Não poderá ser um Natal de agitação nas ruas, de frenesim nos centros comerciais, de embrulhos espalhafatosos, de corridas para jantares antes da noite de uma consoada a abarrotar de comida... Este ano, uma avassaladora pandemia impõe outras regras. Que devem ser rapidamente definidas e cumpridas de modo escrupuloso.

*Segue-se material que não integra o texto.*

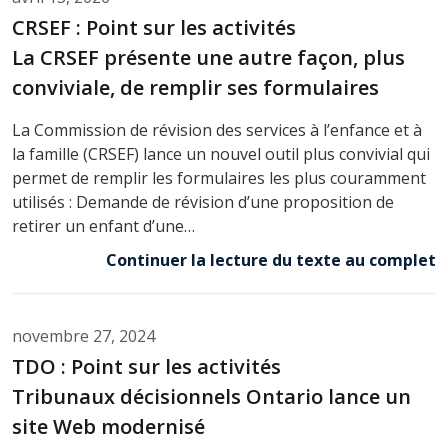
CRSEF : Point sur les activités
La CRSEF présente une autre façon, plus
conviviale, de remplir ses formulaires
La Commission de révision des services à l’enfance et à
la famille (CRSEF) lance un nouvel outil plus convivial qui
permet de remplir les formulaires les plus couramment
utilisés : Demande de révision d’une proposition de
retirer un enfant d’une…
Continuer la lecture du texte au complet
novembre 27, 2024
TDO : Point sur les activités
Tribunaux décisionnels Ontario lance un
site Web modernisé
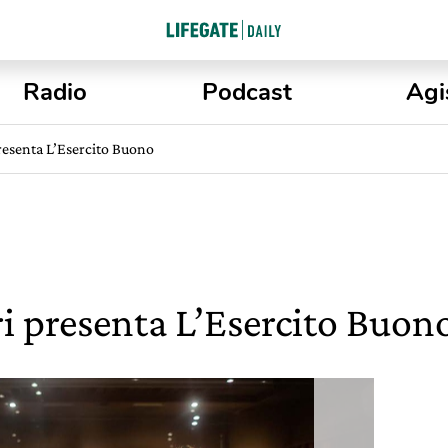
Radio
Podcast
Agi
resenta L’Esercito Buono
i presenta L’Esercito Buon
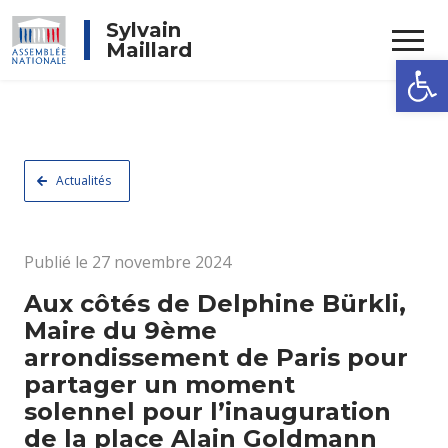
Rechercher
Sylvain
Maillard
Ouvrir la
Actualités
Publié le 27 novembre 2024
Aux côtés de Delphine Bürkli,
Maire du 9ème
arrondissement de Paris pour
partager un moment
solennel pour l’inauguration
de la place Alain Goldmann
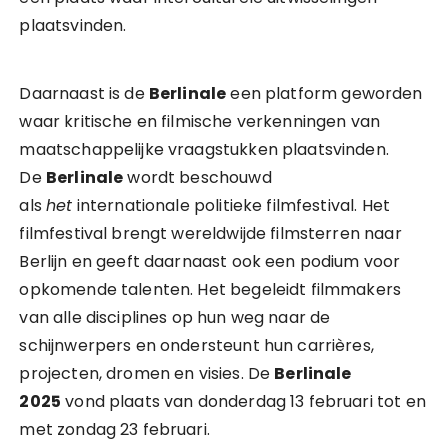
plaatsvinden.
Daarnaast is de
Berlinale
een platform geworden
waar kritische en filmische verkenningen van
maatschappelijke vraagstukken plaatsvinden.
De
Berlinale
wordt beschouwd
als
het
internationale politieke filmfestival. Het
filmfestival brengt wereldwijde filmsterren naar
Berlijn en geeft daarnaast ook een podium voor
opkomende talenten. Het begeleidt filmmakers
van alle disciplines op hun weg naar de
schijnwerpers en ondersteunt hun carrières,
projecten, dromen en visies. De
Berlinale
2025
vond plaats van donderdag 13 februari tot en
met zondag 23 februari.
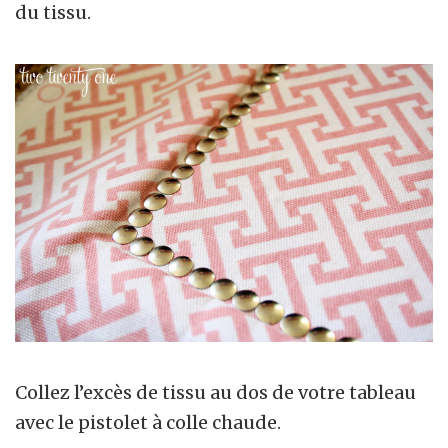
du tissu.
Collez l’excès de tissu au dos de votre tableau
avec le pistolet à colle chaude.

A Organização Mundial de Saúde já falou da possibilidade de haver uma terceira vaga no início de 2021 e, em comunicado, o departamento europeu veio recomendar que os encontros se façam em espaços exteriores. O subdiretor-geral da Saúde português sugeriu mesmo pequenas confraternizações no quintal ou em patamares de prédios. Nada disso são conselhos úteis. Pelas severas condições meteorológicas desta altura do ano e porque haverá pouca gente a querer festejar o Natal no vão de escada ou nas traseiras da casa. Também não compete às autoridades sanitárias guiar-nos nos presentes a oferecer, não sendo, por isso, sensato avançar com sugestões de compotas ou outras receitas caseiras...

Das autoridades políticas e sanitárias exigem-se decisões céleres e eficazes para conter a disseminação de uma doença que continua a assustar pelo elevado número de internamentos e, sobretudo, de mortes. A nível político, Portugal é um dos países mais bem-sucedidos durante a primeira vaga. Todavia, nesta segunda vaga, o Governo tem somado erros que não pode replicar agora. Da Direção-Geral da Saúde tem saído uma comunicação titubeante, que passa muitas vezes ao lado do essencial.

Nos próximos dias, a par da fixação de medidas que contenham a mobilidade das pessoas, é preciso passar esta mensagem: o vírus continua muito ativo e nós só conseguiremos evitar uma terceira vaga travando a fundo os festejos desta altura do ano. Não é possível confraternizar com os nossos amigos e colegas de trabalho, não devemos cruzar famílias em dias consecutivos, nem tão-pouco podemos ser muitos à mesa da consoada. Será um Natal muito diferente, porque este é um tempo particular. Nunca vivemos uma pandemia assim à escala mundial e isso implica uma mudança abrupta de vida. E uma contenção das festas.

Poderá ser duro planear o Natal de modo diferente, mas será mais angustiante ficar doente. Daqui a uma semana, estarei aqui com o Natal já para trás. Hoje deixo o desafio de ensaiar outras formas de trazer as pessoas de quem mais gostamos para perto de nós. Não será muito difícil, porque algumas delas nunca saem do nosso coração. Saúde para todos neste Natal!